Model 1: Integrating Data as a Core Class
Foundations of Data Journalism
This is a model for a required introductory course at the graduate or undergraduate level. What follows is a narrative account of how such a class may proceed in developing data literacy among beginning journalists. We realize that this course may need to fit the unique contours of different journalism programs, some of which contain boot camps and other introductory programs with idiosyncratic durations and varying levels of intensity and focus on different skills. The point is for this course to be given equal footing with other skills or subject matters that are currently treated as essential in a journalism education.
course description: This course is an introduction to the collection, analysis, presentation, and critique of structured information by journalists. As students are introduced to the basics of reporting and the range of journalistic methods that they may pursue in later coursework, an introduction to data and computation is an essential component of their journalism education.
Over the course of a term, students should begin to develop a frame of mind in which they approach every story looking for data possibilities. They should understand how to use basic methods using spreadsheets and relational databases. They should get a primer on using and understanding statistical concepts. They should learn how to take their data findings and locate the people who illustrate those findings for their stories. They will learn how to convert their data analysis into a pitch for a journalistic story.
Students will learn how to find data online, how to maintain personal records as they report stories, and how to use simple visualization methods to find new information: how keeping a timeline can help reveal discrepancies and how cross-checking sources of information may lead to new avenues of inquiry. The use of data in these contexts will benefit students no matter which area of journalism they choose to practice. Just like interviewing, which is a ubiquitous journalistic skill, the art of gathering and understanding data should extend widely across the field of journalism.
The trouble with data is that it so often appears clinical or detached from the richness of people’s lives. To reduce things to abstractions may seem limiting to some students. Early exercises may help to counter this presupposition. If you ask the class to gather information about each other such as their birth dates, blood types, eye color, and birthplace, they may see within a 20-minute exercise how interesting data can be when we learn something from data that we care to know.
From this point, the class may move to more journalistic exercises with spreadsheets. As students become more comfortable with spreadsheets, the class may turn to methods of data analysis such as pivot tables and other plotting methods.
Skills: This class should prepare students to use spreadsheets and databases to find and tell stories.
Central concerns include: spreadsheet training, how to find data, clean it, look for patterns and outliers, and question the biases and omissions in how it was gathered. Instructors may choose to use an introductory data set with a good story for beginners to find (examples are listed in the appendix).
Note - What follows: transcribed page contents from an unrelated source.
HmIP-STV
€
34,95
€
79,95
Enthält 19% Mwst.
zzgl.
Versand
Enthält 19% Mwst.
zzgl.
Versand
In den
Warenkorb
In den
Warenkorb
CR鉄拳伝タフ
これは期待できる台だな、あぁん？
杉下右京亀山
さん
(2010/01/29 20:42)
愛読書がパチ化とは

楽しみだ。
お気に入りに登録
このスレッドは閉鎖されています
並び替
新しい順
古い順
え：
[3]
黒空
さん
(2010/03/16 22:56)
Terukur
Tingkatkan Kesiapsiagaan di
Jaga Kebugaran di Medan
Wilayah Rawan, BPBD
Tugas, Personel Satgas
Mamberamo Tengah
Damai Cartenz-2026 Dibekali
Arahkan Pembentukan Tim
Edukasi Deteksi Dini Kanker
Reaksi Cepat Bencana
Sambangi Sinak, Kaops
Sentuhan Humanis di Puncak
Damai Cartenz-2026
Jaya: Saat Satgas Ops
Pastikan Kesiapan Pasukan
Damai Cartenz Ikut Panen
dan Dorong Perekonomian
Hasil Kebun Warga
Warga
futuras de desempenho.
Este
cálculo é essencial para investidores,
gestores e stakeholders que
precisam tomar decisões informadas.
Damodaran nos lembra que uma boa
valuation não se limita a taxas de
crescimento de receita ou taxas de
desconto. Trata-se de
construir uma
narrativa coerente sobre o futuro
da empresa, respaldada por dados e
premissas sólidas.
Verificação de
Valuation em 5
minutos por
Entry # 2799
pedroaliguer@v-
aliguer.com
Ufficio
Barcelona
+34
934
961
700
Students should also learn how to critically assess claims surrounding data. Reporting on data may go astray when it presumes this information is complete and accurate. Reporters should be trained to look for problems in data. It is necessary to question every source of information.
Another foundational aspect of data-driven reporting is to recognize patterns and anomalies in data. Two skills that should emerge from this class are to look for trends and to identify outliers. Every data point is a possible source or anecdote.
This class will introduce data visualization, but mainly as a means to explore a data set. Using an approachable program such as Excel, Fusion Tables, or Tableau, students will learn to display data in graphic form as an inroad to asking journalistic questions. The goal is not to design a graphic for publication, but to graph for the sake of understanding the data. Students may think of this as a research method or a sketchpad for further reporting. Instruction should include discussion of the ways that different visualization methods can be misleading.
Along the way, this class can cover basic numeracy and descriptive statistics — skills that every journalist needs to know. This may include reminders about how to calculate percentage and percent change, working with units and measures, and even identifying large numbers like billions and trillions. Once those are covered, the material could move to statistics principles and methods such as standard deviation and regression analysis.
Topics: Data sources, importing data, negotiating for data, checking the veracity of data, data cleaning, using formulas in spreadsheets, querying databases, finding social significance in the data, writing a data story, visualizing a data story.
Course Structure: Mix of hands-on practice and lectures, primarily using spreadsheet tools and perhaps relational database software; some limited exposure to data visualization for story exploration.
Example Assignments:
- Homework: Bring a piece of data journalism to critique in class.
- Homework: Find a data set and explain why it’s interesting and what it might reveal.
- Classwork: Discuss basic data analysis and cleaning on prepared example data.
- Spreadsheet assignment: Analyze a government’s payroll, including overtime, or examine a city or county budget. This could be a bridge inspection data set, a city budget, or city payroll.
- Final: Produce a data story in three assignments: pitch, draft, final submission.